▶ WHAT NEEDS TO BE DONE:
The full set of entries has to be output exactly.

[[ PROVIDED DATA, beginning ]]

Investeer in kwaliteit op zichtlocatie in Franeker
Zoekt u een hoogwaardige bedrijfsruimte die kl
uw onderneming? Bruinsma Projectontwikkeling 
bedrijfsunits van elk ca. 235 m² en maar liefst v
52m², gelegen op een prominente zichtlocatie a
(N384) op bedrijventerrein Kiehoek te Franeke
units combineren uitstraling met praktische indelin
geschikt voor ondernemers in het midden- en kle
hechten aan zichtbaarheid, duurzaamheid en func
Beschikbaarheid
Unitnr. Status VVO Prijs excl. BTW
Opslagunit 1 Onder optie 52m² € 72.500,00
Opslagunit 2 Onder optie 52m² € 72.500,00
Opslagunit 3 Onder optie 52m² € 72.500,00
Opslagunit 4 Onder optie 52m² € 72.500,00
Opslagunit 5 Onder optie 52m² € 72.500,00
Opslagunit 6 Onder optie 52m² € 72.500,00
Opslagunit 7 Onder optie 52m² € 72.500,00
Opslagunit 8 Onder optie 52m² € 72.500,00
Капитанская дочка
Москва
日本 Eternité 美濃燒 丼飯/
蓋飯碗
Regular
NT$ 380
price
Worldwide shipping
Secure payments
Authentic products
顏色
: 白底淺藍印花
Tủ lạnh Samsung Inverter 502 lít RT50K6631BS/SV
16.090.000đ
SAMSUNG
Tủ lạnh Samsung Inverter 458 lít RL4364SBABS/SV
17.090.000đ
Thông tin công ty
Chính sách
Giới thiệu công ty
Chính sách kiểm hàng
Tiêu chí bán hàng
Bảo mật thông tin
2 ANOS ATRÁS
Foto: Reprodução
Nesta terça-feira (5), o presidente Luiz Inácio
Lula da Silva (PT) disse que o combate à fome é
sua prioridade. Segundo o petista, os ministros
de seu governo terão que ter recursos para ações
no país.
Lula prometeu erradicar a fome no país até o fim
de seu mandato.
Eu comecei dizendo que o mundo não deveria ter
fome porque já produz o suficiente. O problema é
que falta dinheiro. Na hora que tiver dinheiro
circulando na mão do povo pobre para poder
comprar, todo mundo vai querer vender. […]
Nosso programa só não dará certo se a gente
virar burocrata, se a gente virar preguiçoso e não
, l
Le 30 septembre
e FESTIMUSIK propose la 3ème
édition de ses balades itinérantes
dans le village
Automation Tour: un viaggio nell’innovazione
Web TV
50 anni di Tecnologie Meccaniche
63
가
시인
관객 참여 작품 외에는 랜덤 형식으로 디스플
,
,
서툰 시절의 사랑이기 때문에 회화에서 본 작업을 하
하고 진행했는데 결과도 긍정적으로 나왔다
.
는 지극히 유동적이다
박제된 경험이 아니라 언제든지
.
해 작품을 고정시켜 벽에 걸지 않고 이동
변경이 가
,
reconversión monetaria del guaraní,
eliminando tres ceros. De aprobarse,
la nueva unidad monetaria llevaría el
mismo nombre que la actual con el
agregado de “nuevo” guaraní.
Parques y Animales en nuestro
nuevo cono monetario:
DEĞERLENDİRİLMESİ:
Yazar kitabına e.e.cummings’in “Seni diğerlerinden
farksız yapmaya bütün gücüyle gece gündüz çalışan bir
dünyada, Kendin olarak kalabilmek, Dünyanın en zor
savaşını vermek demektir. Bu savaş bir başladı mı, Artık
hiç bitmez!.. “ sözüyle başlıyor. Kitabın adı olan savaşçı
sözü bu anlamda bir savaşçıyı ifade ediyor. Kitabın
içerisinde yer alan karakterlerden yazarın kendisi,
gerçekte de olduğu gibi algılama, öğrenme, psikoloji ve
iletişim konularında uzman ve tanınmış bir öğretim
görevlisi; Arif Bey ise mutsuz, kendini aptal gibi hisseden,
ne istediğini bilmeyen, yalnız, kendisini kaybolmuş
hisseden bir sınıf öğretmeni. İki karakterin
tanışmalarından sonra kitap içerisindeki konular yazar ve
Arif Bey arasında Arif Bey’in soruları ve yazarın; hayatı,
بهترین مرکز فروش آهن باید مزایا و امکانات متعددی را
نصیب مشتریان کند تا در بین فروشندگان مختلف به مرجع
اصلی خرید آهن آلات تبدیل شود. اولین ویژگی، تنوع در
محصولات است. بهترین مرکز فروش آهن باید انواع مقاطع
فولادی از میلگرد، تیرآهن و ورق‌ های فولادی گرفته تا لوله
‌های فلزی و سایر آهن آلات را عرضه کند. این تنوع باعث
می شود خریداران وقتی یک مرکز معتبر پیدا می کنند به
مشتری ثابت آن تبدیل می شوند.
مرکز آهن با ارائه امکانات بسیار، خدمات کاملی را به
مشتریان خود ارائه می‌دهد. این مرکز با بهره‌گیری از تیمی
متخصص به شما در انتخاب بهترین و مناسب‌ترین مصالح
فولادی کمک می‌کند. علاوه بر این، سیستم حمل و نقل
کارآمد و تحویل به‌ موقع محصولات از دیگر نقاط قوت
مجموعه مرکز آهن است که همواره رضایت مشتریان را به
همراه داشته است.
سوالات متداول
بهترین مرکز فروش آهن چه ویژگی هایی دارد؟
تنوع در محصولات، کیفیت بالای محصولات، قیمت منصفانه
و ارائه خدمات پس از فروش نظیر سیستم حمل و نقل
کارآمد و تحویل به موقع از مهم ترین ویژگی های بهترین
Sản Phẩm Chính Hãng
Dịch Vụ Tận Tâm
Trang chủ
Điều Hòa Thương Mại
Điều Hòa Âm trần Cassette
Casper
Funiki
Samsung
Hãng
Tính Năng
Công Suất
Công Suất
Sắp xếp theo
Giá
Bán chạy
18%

[[ PROVIDED DATA, end ]]

▶ WRITTEN ANSWER:
Investeer in kwaliteit op zichtlocatie in Franeker
Zoekt u een hoogwaardige bedrijfsruimte die kl
uw onderneming? Bruinsma Projectontwikkeling 
bedrijfsunits van elk ca. 235 m² en maar liefst v
52m², gelegen op een prominente zichtlocatie a
(N384) op bedrijventerrein Kiehoek te Franeke
units combineren uitstraling met praktische indelin
geschikt voor ondernemers in het midden- en kle
hechten aan zichtbaarheid, duurzaamheid en func
Beschikbaarheid
Unitnr. Status VVO Prijs excl. BTW
Opslagunit 1 Onder optie 52m² € 72.500,00
Opslagunit 2 Onder optie 52m² € 72.500,00
Opslagunit 3 Onder optie 52m² € 72.500,00
Opslagunit 4 Onder optie 52m² € 72.500,00
Opslagunit 5 Onder optie 52m² € 72.500,00
Opslagunit 6 Onder optie 52m² € 72.500,00
Opslagunit 7 Onder optie 52m² € 72.500,00
Opslagunit 8 Onder optie 52m² € 72.500,00
Капитанская дочка
Москва
日本 Eternité 美濃燒 丼飯/
蓋飯碗
Regular
NT$ 380
price
Worldwide shipping
Secure payments
Authentic products
顏色
: 白底淺藍印花
Tủ lạnh Samsung Inverter 502 lít RT50K6631BS/SV
16.090.000đ
SAMSUNG
Tủ lạnh Samsung Inverter 458 lít RL4364SBABS/SV
17.090.000đ
Thông tin công ty
Chính sách
Giới thiệu công ty
Chính sách kiểm hàng
Tiêu chí bán hàng
Bảo mật thông tin
2 ANOS ATRÁS
Foto: Reprodução
Nesta terça-feira (5), o presidente Luiz Inácio
Lula da Silva (PT) disse que o combate à fome é
sua prioridade. Segundo o petista, os ministros
de seu governo terão que ter recursos para ações
no país.
Lula prometeu erradicar a fome no país até o fim
de seu mandato.
Eu comecei dizendo que o mundo não deveria ter
fome porque já produz o suficiente. O problema é
que falta dinheiro. Na hora que tiver dinheiro
circulando na mão do povo pobre para poder
comprar, todo mundo vai querer vender. […]
Nosso programa só não dará certo se a gente
virar burocrata, se a gente virar preguiçoso e não
, l
Le 30 septembre
e FESTIMUSIK propose la 3ème
édition de ses balades itinérantes
dans le village
Automation Tour: un viaggio nell’innovazione
Web TV
50 anni di Tecnologie Meccaniche
63
가
시인
관객 참여 작품 외에는 랜덤 형식으로 디스플
,
,
서툰 시절의 사랑이기 때문에 회화에서 본 작업을 하
하고 진행했는데 결과도 긍정적으로 나왔다
.
는 지극히 유동적이다
박제된 경험이 아니라 언제든지
.
해 작품을 고정시켜 벽에 걸지 않고 이동
변경이 가
,
reconversión monetaria del guaraní,
eliminando tres ceros. De aprobarse,
la nueva unidad monetaria llevaría el
mismo nombre que la actual con el
agregado de “nuevo” guaraní.
Parques y Animales en nuestro
nuevo cono monetario:
DEĞERLENDİRİLMESİ:
Yazar kitabına e.e.cummings’in “Seni diğerlerinden
farksız yapmaya bütün gücüyle gece gündüz çalışan bir
dünyada, Kendin olarak kalabilmek, Dünyanın en zor
savaşını vermek demektir. Bu savaş bir başladı mı, Artık
hiç bitmez!.. “ sözüyle başlıyor. Kitabın adı olan savaşçı
sözü bu anlamda bir savaşçıyı ifade ediyor. Kitabın
içerisinde yer alan karakterlerden yazarın kendisi,
gerçekte de olduğu gibi algılama, öğrenme, psikoloji ve
iletişim konularında uzman ve tanınmış bir öğretim
görevlisi; Arif Bey ise mutsuz, kendini aptal gibi hisseden,
ne istediğini bilmeyen, yalnız, kendisini kaybolmuş
hisseden bir sınıf öğretmeni. İki karakterin
tanışmalarından sonra kitap içerisindeki konular yazar ve
Arif Bey arasında Arif Bey’in soruları ve yazarın; hayatı,
بهترین مرکز فروش آهن باید مزایا و امکانات متعددی را
نصیب مشتریان کند تا در بین فروشندگان مختلف به مرجع
اصلی خرید آهن آلات تبدیل شود. اولین ویژگی، تنوع در
محصولات است. بهترین مرکز فروش آهن باید انواع مقاطع
فولادی از میلگرد، تیرآهن و ورق‌ های فولادی گرفته تا لوله
‌های فلزی و سایر آهن آلات را عرضه کند. این تنوع باعث
می شود خریداران وقتی یک مرکز معتبر پیدا می کنند به
مشتری ثابت آن تبدیل می شوند.
مرکز آهن با ارائه امکانات بسیار، خدمات کاملی را به
مشتریان خود ارائه می‌دهد. این مرکز با بهره‌گیری از تیمی
متخصص به شما در انتخاب بهترین و مناسب‌ترین مصالح
فولادی کمک می‌کند. علاوه بر این، سیستم حمل و نقل
کارآمد و تحویل به‌ موقع محصولات از دیگر نقاط قوت
مجموعه مرکز آهن است که همواره رضایت مشتریان را به
همراه داشته است.
سوالات متداول
بهترین مرکز فروش آهن چه ویژگی هایی دارد؟
تنوع در محصولات، کیفیت بالای محصولات، قیمت منصفانه
و ارائه خدمات پس از فروش نظیر سیستم حمل و نقل
کارآمد و تحویل به موقع از مهم ترین ویژگی های بهترین
Sản Phẩm Chính Hãng
Dịch Vụ Tận Tâm
Trang chủ
Điều Hòa Thương Mại
Điều Hòa Âm trần Cassette
Casper
Funiki
Samsung
Hãng
Tính Năng
Công Suất
Công Suất
Sắp xếp theo
Giá
Bán chạy
18%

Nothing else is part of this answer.